By Tony Munroe and Manoj Kumar
MUMBAI/NEW DELHI (Reuters) - India named Raghuram Rajan, former International Monetary Fund chief economist, to head the Reserve Bank of India (RBI) on Tuesday, giving fresh impetus to efforts to revive a struggling economy and a currency that is languishing at record lows.
Raghuram Rajan, who predicted the global financial crisis in 2005, will take over at the RBI from Duvvuri Subbarao, whose turbulent five-year tenure ends on September 4.
Rajan is viewed as a pragmatist on monetary policy who is likely to stick fairly closely to Subbarao's line on managing inflation. The outgoing governor fought an uphill battle against price pressures for much of his term in an economy plagued by supply-side bottlenecks and legislative and bureaucratic paralysis.
"(Rajan) has the intellectual pedigree and policy experience but my worry is people will think a smart guy coming in will fix all of India's problems," said Bhanu Baweja, head of emerging markets strategy at UBS in London.
"The problem in India is political consensus and execution. By itself the appointment doesn't change my view on the market, I am underweight the rupee and Indian equities," Baweja said.
India's record-high current account gap at 4.8 percent of GDP makes it highly exposed to global flows away from emerging markets in anticipation of tighter U.S. monetary policy. Reforms are especially challenging for a weak ruling coalition headed by Prime Minister Manmohan Singh that faces elections by next May.
The rupee is down nearly 11 percent in 2013, making it the worst performing currency in emerging Asia, and emergency steps by the RBI in July to drain liquidity and raise short-term interest rates have failed to halt its decline.
It fell to a record low of 61.80 to the dollar on Tuesday before buying by the RBI helped it post a gain. Meanwhile, economists have been cutting back their growth forecasts for an economy that expanded by just 5 percent in the last fiscal year, its weakest in a decade.
"These are challenging times for the Indian economy, though no one can have any doubt about the country's promise," Rajan said in brief remarks late on Tuesday.
"The government and the Reserve Bank are working together to address these challenges. We do not have a magic wand to make the problems disappear instantaneously. But I have absolutely no doubt that we will deal with them," he said.

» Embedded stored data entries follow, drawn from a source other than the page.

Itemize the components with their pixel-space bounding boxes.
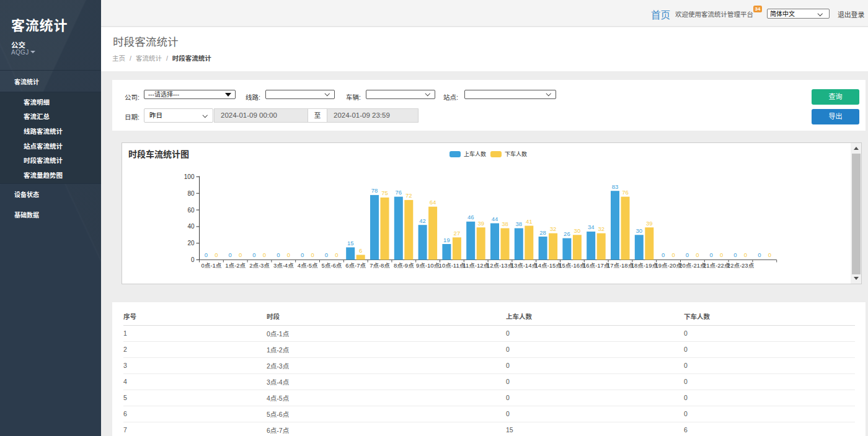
svg-text:72: 72: [405, 192, 412, 199]
svg-text:80: 80: [187, 190, 195, 196]
svg-text:0: 0: [758, 251, 761, 258]
svg-text:20点-21点: 20点-21点: [679, 262, 706, 269]
svg-text:0: 0: [325, 251, 328, 258]
svg-text:0: 0: [733, 251, 737, 258]
svg-text:5点-6点: 5点-6点: [322, 262, 342, 269]
svg-text:3点-4点: 3点-4点: [273, 262, 294, 269]
svg-text:34: 34: [588, 224, 595, 230]
svg-text:0: 0: [277, 251, 280, 258]
svg-text:15点-16点: 15点-16点: [559, 262, 586, 269]
svg-text:2点-3点: 2点-3点: [249, 262, 270, 269]
svg-text:26: 26: [564, 230, 570, 237]
svg-text:14点-15点: 14点-15点: [534, 262, 562, 269]
svg-text:19点-20点: 19点-20点: [655, 262, 682, 269]
svg-text:0: 0: [671, 251, 675, 258]
svg-text:21点-22点: 21点-22点: [703, 262, 730, 269]
svg-text:0: 0: [287, 251, 290, 258]
svg-text:20: 20: [187, 240, 195, 246]
svg-text:38: 38: [516, 220, 523, 227]
svg-text:1点-2点: 1点-2点: [225, 262, 246, 269]
svg-text:18点-19点: 18点-19点: [631, 262, 658, 269]
svg-text:0: 0: [696, 251, 699, 258]
svg-text:0: 0: [720, 251, 723, 258]
svg-text:46: 46: [467, 214, 474, 220]
svg-text:32: 32: [598, 225, 604, 232]
svg-text:0: 0: [191, 256, 195, 263]
svg-text:19: 19: [443, 236, 450, 243]
svg-text:11点-12点: 11点-12点: [463, 262, 489, 269]
svg-text:0: 0: [335, 251, 338, 258]
svg-text:0: 0: [768, 251, 771, 258]
svg-text:9点-10点: 9点-10点: [416, 262, 440, 269]
svg-text:100: 100: [184, 173, 195, 180]
svg-text:38: 38: [502, 220, 508, 227]
svg-text:13点-14点: 13点-14点: [511, 262, 538, 269]
svg-text:39: 39: [646, 219, 653, 226]
svg-text:0: 0: [263, 251, 266, 258]
svg-text:0: 0: [710, 251, 713, 258]
svg-text:0: 0: [311, 251, 314, 258]
svg-text:41: 41: [526, 218, 533, 225]
svg-text:7点-8点: 7点-8点: [370, 262, 390, 269]
svg-text:0: 0: [215, 251, 218, 258]
svg-text:28: 28: [539, 229, 546, 235]
svg-text:64: 64: [430, 199, 436, 206]
svg-text:30: 30: [574, 227, 581, 233]
svg-text:0: 0: [229, 251, 232, 258]
svg-text:76: 76: [396, 189, 402, 196]
svg-text:32: 32: [550, 225, 557, 232]
svg-text:8点-9点: 8点-9点: [394, 262, 414, 269]
svg-text:0: 0: [301, 251, 304, 258]
svg-text:16点-17点: 16点-17点: [583, 262, 610, 269]
svg-text:40: 40: [187, 223, 195, 230]
svg-text:0: 0: [239, 251, 242, 258]
svg-text:0: 0: [686, 251, 689, 258]
svg-text:0: 0: [205, 251, 208, 258]
svg-text:6: 6: [359, 247, 362, 254]
svg-text:15: 15: [347, 239, 354, 246]
svg-text:0: 0: [662, 251, 665, 258]
svg-text:6点-7点: 6点-7点: [345, 262, 366, 269]
svg-text:22点-23点: 22点-23点: [727, 262, 755, 269]
svg-text:44: 44: [492, 216, 498, 222]
svg-text:10点-11点: 10点-11点: [439, 262, 466, 269]
svg-text:83: 83: [612, 183, 619, 190]
svg-text:78: 78: [371, 187, 378, 194]
svg-text:17点-18点: 17点-18点: [607, 262, 634, 269]
svg-text:75: 75: [381, 190, 388, 196]
svg-text:42: 42: [419, 217, 426, 224]
svg-text:0: 0: [744, 251, 747, 258]
svg-text:39: 39: [477, 219, 484, 226]
svg-text:30: 30: [636, 227, 643, 233]
svg-text:0: 0: [252, 251, 255, 258]
svg-text:12点-13点: 12点-13点: [487, 262, 514, 269]
svg-text:76: 76: [622, 189, 629, 196]
svg-text:4点-5点: 4点-5点: [298, 262, 318, 269]
svg-text:60: 60: [187, 206, 195, 213]
svg-text:27: 27: [454, 229, 461, 236]
svg-text:0点-1点: 0点-1点: [202, 262, 222, 269]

In a March interview with Reuters, Rajan said he believed inflation of around 5 percent in a developing economy is "reasonable", putting him on the same page as Subbarao, who set 5 percent as medium-term goal and 3 percent as a long-term target.

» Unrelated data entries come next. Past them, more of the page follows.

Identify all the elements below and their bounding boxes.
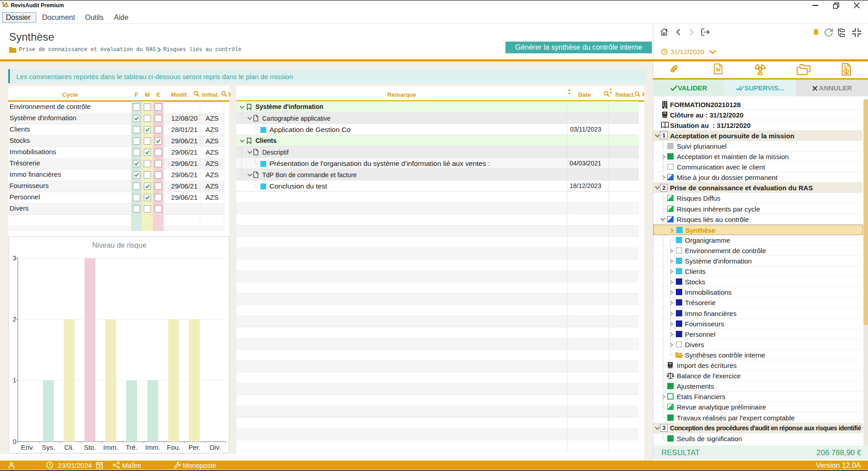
svg-text:Div.: Div. (210, 443, 221, 451)
svg-text:1: 1 (13, 377, 16, 384)
svg-text:Imm.: Imm. (145, 443, 160, 451)
svg-text:$: $ (845, 69, 848, 74)
svg-text:Sys.: Sys. (42, 443, 55, 451)
svg-text:Env.: Env. (21, 443, 34, 451)
svg-text:Imm.: Imm. (103, 443, 118, 451)
svg-text:Per.: Per. (189, 443, 201, 451)
svg-text:0: 0 (13, 438, 16, 445)
svg-text:W: W (716, 67, 721, 72)
svg-text:2: 2 (13, 316, 16, 323)
svg-text:3: 3 (13, 254, 16, 262)
svg-text:Cli.: Cli. (64, 443, 74, 451)
svg-text:Fou.: Fou. (167, 443, 180, 451)
svg-text:Tré.: Tré. (126, 443, 137, 451)
svg-text:Sto.: Sto. (84, 443, 96, 451)
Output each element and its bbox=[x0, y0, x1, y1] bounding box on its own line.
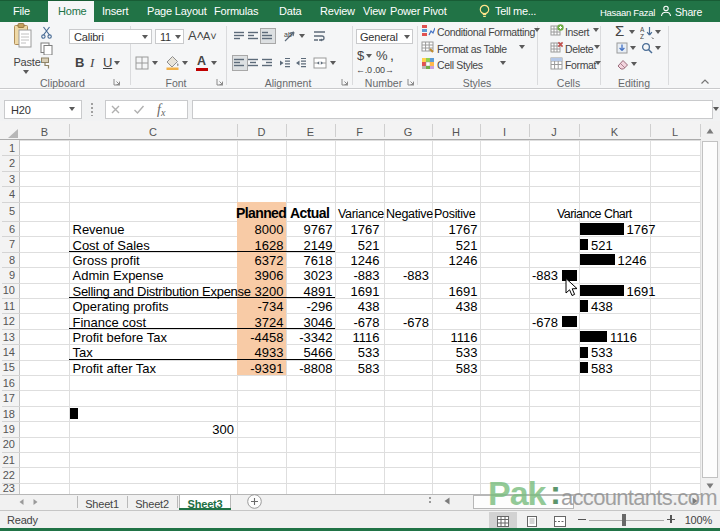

In recent months Rajan has tended to speak in favour of pro-growth policies, as well as talking up the need to address the current account deficit.
"In the last two months, he has been taking a key role on rupee-related steps, and his appointment as the governor will lift expectations of constructive and positive steps to lift the rupee," Siddhartha Sanyal, an economist at Barclays in Mumbai, said.
GLOBAL STATURE
Informal and outspoken, Rajan brings global stature to a post that in recent years has been held by career bureaucrats. At 50, he is also young by Indian central bank chief standards.

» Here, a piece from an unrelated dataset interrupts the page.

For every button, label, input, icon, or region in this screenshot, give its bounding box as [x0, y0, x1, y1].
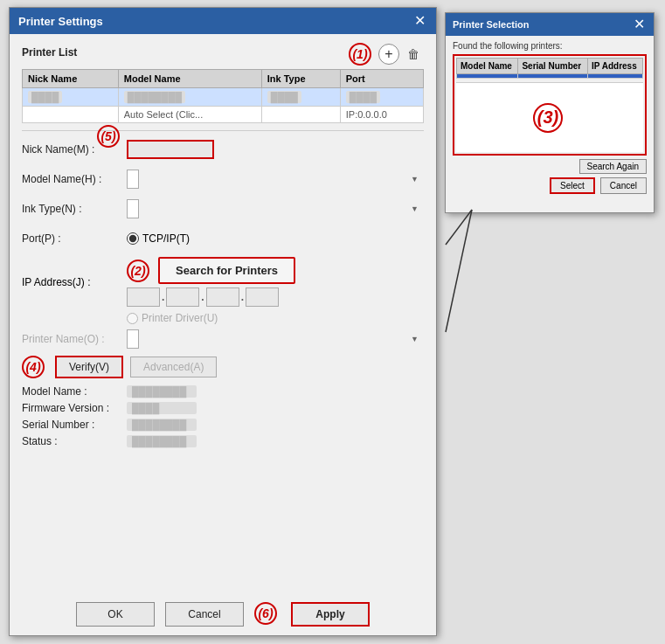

The former University of Chicago professor gained fame with a 2005 paper at a U.S. meeting of central bankers, warning that financial sector developments could trigger an economic crisis. The argument, later spelled out in his book "Fault Lines", was dismissed by many at the time as alarmist.
In a Reuters poll, 13 of 15 respondents said Rajan was the best-suited to the RBI job. Other candidates were said by government insiders to include Economic Affairs Secretary Arvind Mayaram and Planning Commission member Saumitra Chaudhuri. Subbarao ruled himself out of a term extension.
Rajan had been considered the most likely candidate to be the next governor when he returned to India last year to accept the top advisory post at the Finance Ministry in New Delhi, although some in government had said his relative outsider status might count against him.
Based in Mumbai, the RBI is not statutorily independent, although its governor has enjoyed wide latitude when it comes to policymaking.
Unlike Subbarao, Rajan favors the formation of a monetary policy committee, departing from the current autocratic power enjoyed by the governor, a set-up that would bring the RBI more in line with the practice at major central banks elsewhere.
During his tenure, Rajan will also oversee the issuance of new bank licenses to corporate houses under a policy pushed by the finance ministry but opposed by many in the central bank.
Rajan was appointed to a three-year term. Subbarao was also initially appointed for three years, and his tenure was then extended by two years.